Bulgarian politician, author, and journalist (1925–2020)

Krum Vassilev Nachev (Крум Василев Начев) (April 14, 1925 – October 10, 2020) was a Bulgarian politician, author, journalist and leading member of the Bulgarian Communist Party.

==Biography==

Born in the town of Shumen, Krum Vassilev became a member of the Workers Youth League in 1942, served as regional secretary and later a member of its Central Committee.

Still a teenager, he joined the resistance movement, first as a helper (yatak) and since April 1944 as a fully fledged partisan (partizanin) in the "Avgust Popov" unit. Later that year he became a member of the Bulgarian Communist Party.

After the events of September 9, 1944 he studied philosophy at Sofia University and also graduated from the Higher Party School. Between 1950 and 1959 he served as chief political advisor to Secretary General and Prime Minister Valko Chervenkov, accompanying him on numerous state visits including the first official Bulgarian delegation to the People's Republic of China and the signing of the Warsaw Pact in 1955. Afterwards he was deputy chief editor and editor-in-chief of "Narodna Kultura" weekly and served as deputy chairman of the Union of Bulgarian Journalists.

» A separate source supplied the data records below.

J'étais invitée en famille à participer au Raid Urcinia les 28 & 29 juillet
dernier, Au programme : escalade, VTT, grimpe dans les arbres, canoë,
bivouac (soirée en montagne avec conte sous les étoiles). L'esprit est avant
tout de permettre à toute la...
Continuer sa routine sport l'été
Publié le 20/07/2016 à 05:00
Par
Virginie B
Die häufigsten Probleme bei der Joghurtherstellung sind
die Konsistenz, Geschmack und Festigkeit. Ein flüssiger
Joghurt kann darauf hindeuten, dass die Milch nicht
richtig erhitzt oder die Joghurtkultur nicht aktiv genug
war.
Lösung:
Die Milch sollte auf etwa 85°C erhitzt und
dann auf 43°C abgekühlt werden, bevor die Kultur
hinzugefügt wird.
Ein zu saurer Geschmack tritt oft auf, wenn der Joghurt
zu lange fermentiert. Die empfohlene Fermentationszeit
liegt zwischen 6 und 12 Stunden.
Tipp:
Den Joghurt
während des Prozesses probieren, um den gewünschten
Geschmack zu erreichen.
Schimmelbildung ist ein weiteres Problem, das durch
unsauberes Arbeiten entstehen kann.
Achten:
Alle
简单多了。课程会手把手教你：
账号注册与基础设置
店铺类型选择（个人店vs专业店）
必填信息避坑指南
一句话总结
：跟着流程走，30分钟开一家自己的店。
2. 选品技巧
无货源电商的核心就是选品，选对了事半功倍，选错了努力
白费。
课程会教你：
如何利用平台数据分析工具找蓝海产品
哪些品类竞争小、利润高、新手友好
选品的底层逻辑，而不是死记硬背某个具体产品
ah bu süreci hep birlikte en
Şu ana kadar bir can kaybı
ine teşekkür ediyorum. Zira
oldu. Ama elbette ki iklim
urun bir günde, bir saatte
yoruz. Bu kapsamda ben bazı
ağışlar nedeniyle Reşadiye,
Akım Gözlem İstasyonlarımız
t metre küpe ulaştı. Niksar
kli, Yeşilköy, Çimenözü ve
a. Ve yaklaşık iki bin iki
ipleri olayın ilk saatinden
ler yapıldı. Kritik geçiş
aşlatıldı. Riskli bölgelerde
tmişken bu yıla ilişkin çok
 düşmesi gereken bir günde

In 1971 Vassilev became a member of the Central Committee of the Bulgarian Communist Party, having become a member-candidate at the previous party congress in 1966. He held numerous high-ranking positions in the state and party nomenklatura, including as director general of the Bulgarian National Radio and Television, head of the departments of Arts and Culture (1966–1968), Propaganda and Agitation (1968–1972) and Trans-border Propaganda (1981–1990) at the Central Committee, chairman of the State Printing Committee at the Council of Ministers (1972–1981).

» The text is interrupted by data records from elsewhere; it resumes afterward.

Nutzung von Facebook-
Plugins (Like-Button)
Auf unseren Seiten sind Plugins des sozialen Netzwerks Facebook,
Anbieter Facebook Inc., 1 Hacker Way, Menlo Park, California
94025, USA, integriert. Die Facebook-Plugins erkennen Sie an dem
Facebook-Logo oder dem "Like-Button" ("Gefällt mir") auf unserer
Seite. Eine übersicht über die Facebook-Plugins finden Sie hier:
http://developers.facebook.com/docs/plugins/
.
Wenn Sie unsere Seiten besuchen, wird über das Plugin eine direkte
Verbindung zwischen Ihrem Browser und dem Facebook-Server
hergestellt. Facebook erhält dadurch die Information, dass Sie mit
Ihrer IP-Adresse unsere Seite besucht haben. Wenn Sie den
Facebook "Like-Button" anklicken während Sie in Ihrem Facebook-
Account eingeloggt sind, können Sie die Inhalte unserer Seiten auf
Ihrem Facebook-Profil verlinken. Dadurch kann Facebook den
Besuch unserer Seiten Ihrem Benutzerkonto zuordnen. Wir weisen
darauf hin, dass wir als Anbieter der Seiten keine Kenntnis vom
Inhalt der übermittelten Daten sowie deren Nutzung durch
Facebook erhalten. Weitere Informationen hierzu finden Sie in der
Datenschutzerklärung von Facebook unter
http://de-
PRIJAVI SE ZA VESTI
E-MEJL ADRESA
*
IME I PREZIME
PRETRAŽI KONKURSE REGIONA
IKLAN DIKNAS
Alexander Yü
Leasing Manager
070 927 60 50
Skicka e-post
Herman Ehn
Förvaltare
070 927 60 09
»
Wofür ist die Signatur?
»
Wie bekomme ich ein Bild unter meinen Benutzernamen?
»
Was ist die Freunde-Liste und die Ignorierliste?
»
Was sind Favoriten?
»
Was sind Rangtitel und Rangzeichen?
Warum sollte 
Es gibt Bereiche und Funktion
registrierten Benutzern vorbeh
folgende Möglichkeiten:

He was elected a member of parliament between 1971 and 1990, serving four consecutive terms in the 6th, 7th, 8th and 9th National Assemblies.

After his retirement from politics, Krum Vassilev remained a member of the Bulgarian Socialist Party, an occasional columnist and published several books.

==Honours and awards==
- Order of Georgi Dimitrov
- Order "13 Centuries of Bulgaria"
- Order of Saints Cyril and Methodius
- Order of 9 September 1944
- State Merit of Culture
- Nikolay Haytov National Literary Award (2010)
- Georgi Kirkov Publicist Award (2016)
- Georgi Dimitrov Award (2018)
- Dimitar Blagoev Award (2020)

==Bibliography==
- "What We Saw in China" (1958)
- "No to Untruths" (2010; ISBN 978-954-8850-85-8)
- "Valko Chervenkov. Through the Eyes of His Contemporaries" (2010; ISBN 978-954-07-3157-5)
- "Impossible Conversations" (2015; ISBN 978-954-09-0926-4)
- "Yes to the Truth" (2016; ISBN 978-954-09-1067-3)
- "Earthly Stories" (2017; ISBN 978-954-09-1162-5)
- "Chasing Truths" (2019; ISBN 978-954-09-1342-1)
- "The Bullet That Spared Me" (2020; ISBN 978-954-09-1409-1)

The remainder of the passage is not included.